__About this task__. Omit all pictures. Print the remaining lines exactly, from the start of the data through the line containing "evaluated by the policy statement.".

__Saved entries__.

--- START ---

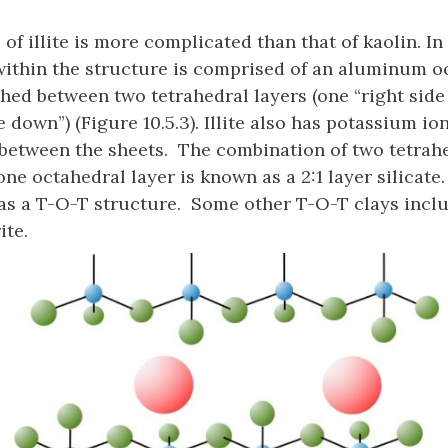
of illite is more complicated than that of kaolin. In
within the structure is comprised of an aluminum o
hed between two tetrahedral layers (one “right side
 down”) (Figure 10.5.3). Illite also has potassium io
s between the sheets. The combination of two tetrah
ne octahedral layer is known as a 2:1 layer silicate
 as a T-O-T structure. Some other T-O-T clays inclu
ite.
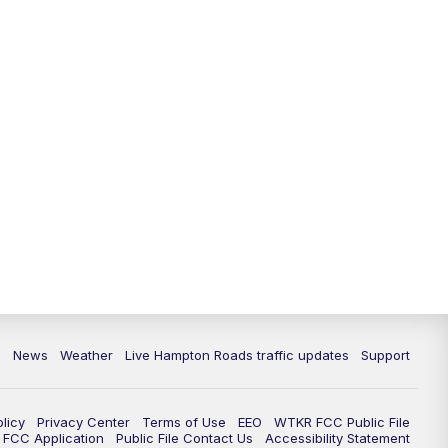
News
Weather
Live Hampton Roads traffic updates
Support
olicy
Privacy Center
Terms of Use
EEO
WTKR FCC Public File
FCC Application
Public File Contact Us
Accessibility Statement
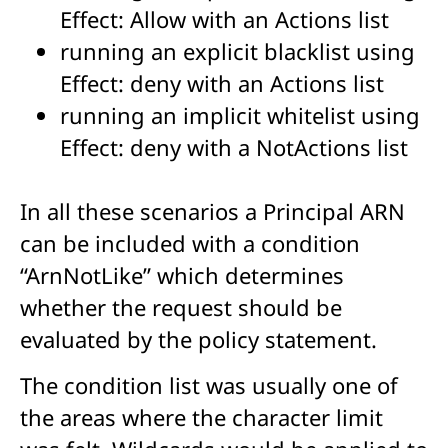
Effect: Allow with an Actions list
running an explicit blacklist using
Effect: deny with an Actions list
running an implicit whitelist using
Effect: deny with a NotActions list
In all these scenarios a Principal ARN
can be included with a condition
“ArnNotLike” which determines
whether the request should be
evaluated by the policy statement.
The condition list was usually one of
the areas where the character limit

--- END ---

__Output__.
of illite is more complicated than that of kaolin. In
within the structure is comprised of an aluminum o
hed between two tetrahedral layers (one “right side
 down”) (Figure 10.5.3). Illite also has potassium io
s between the sheets. The combination of two tetrah
ne octahedral layer is known as a 2:1 layer silicate
 as a T-O-T structure. Some other T-O-T clays inclu
ite.
News
Weather
Live Hampton Roads traffic updates
Support
olicy
Privacy Center
Terms of Use
EEO
WTKR FCC Public File
FCC Application
Public File Contact Us
Accessibility Statement
Effect: Allow with an Actions list
running an explicit blacklist using
Effect: deny with an Actions list
running an implicit whitelist using
Effect: deny with a NotActions list
In all these scenarios a Principal ARN
can be included with a condition
“ArnNotLike” which determines
whether the request should be
evaluated by the policy statement.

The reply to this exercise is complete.